Перед нами встает сразу два вопроса. Во-первых, является ли панк-молебен антиклерикальным произведением, то есть включает ли он в себя критику церкви как социальной институции? Ответ на этот вопрос вполне очевиден: да, безусловно. В тексте песни прямо содержатся инвективы в адрес патриарха Кирилла, а образ церкви в целом явно некомплиментарен: она обвиняется в сращении со спецслужбами, стяжательстве, потворстве преследованиям инакомыслящих. Решительно ничего в критике стяжательства не ново: сходные высказывания в адрес церкви известны в русской культуре даже не с XIX века, а со времен стригольников и их антиклерикальной критики в XIV веке. Обвинения в сотрудничестве церкви со специальными службами, будь то жандармский корпус до революции или КГБ в советские времена, тоже хорошо известны уже добрых два столетия. И обвинения эти так же (и даже больше) скандализировали консервативные круги, как и в наши дни. В этом смысле Pussy Riot продолжают долгую линию борьбы против обмирщения, бюрократизации и обогащения церкви.
Во-вторых, является ли панк-молебен антирелигиозным или антихристианским произведением? В этом случае ответ будет уже далеко не так очевиден. Разумеется, сама форма произведения включала в себя нарушение церковных традиций (что естественно исходит из стилистики панк-культуры, в принципе не терпящей традиционности). Однако при всем том произведение имело форму необычного, но молебна, и найти в нем какие-то негативные оценки Богородицы, которой панк-молитва была адресована, не получится. Выступая против церкви, Pussy Riot однако не выступали против религии — как не делали этого и их многочисленные предшественники, критиковавшие стяжательство и конформизм духовенства, скажем, Пушкин в «Сказке о попе и работнике его Балде» или Толстой в «Воскресении».
Сходные тенденции несложно заметить и во многих других художественных акциях, устроенных в России в последние два десятилетия: критика церкви может быть очень жесткой и часто оказывается таковой, но она не отрицает религиозные идеи, а часто даже обращается к ним — как, например, в известной акции П. Павленского «Шов», когда художник стоял в пикете перед Казанским собором с зашитым ртом и плакатом, обращающим зрителей к цитате из Евангелия от Матфея [8].
Интересно, что в России очень мало представлен собственно антирелигиозный, атеистический художественный акционизм, довольно обычный для современного западного мира.

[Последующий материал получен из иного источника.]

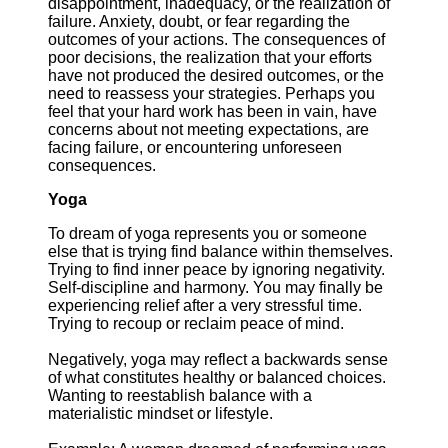
disappointment, inadequacy, or the realization of
failure. Anxiety, doubt, or fear regarding the
outcomes of your actions. The consequences of
poor decisions, the realization that your efforts
have not produced the desired outcomes, or the
need to reassess your strategies. Perhaps you
feel that your hard work has been in vain, have
concerns about not meeting expectations, are
facing failure, or encountering unforeseen
consequences.
Yoga
To dream of yoga represents you or someone
else that is trying find balance within themselves.
Trying to find inner peace by ignoring negativity.
Self-discipline and harmony. You may finally be
experiencing relief after a very stressful time.
Trying to recoup or reclaim peace of mind.
Negatively, yoga may reflect a backwards sense
of what constitutes healthy or balanced choices.
Wanting to reestablish balance with a
materialistic mindset or lifestyle.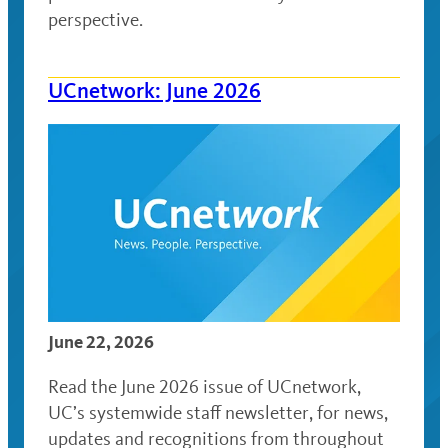
perspective.
UCnetwork: June 2026
June 22, 2026
Read the June 2026 issue of UCnetwork,
UC’s systemwide staff newsletter, for news,
updates and recognitions from throughout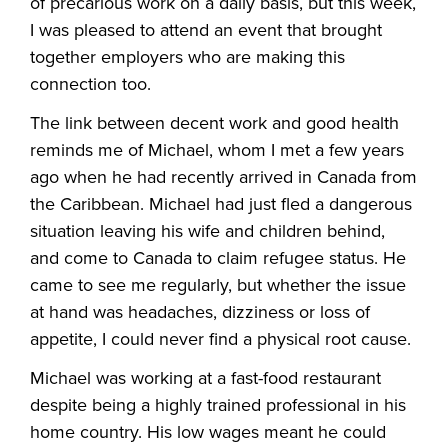
of precarious work on a daily basis, but this week,
I was pleased to attend an event that brought
together employers who are making this
connection too.
The link between decent work and good health
reminds me of Michael, whom I met a few years
ago when he had recently arrived in Canada from
the Caribbean. Michael had just fled a dangerous
situation leaving his wife and children behind,
and come to Canada to claim refugee status. He
came to see me regularly, but whether the issue
at hand was headaches, dizziness or loss of
appetite, I could never find a physical root cause.
Michael was working at a fast-food restaurant
despite being a highly trained professional in his
home country. His low wages meant he could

Напротив, российские художники, как правило, относятся к духовному миру и философским религиозным ценностям с вниманием, концентрируясь на том, что представляется им недостатками людей и институтов, а не учений в целом.
Ошибка 3: акционизм как чистая политика
Не меньшей ошибкой, однако, было бы воспринимать акционизм и в еще одном ключе, популярном в российских медиа и общественных дискуссиях: как чисто политические заявление.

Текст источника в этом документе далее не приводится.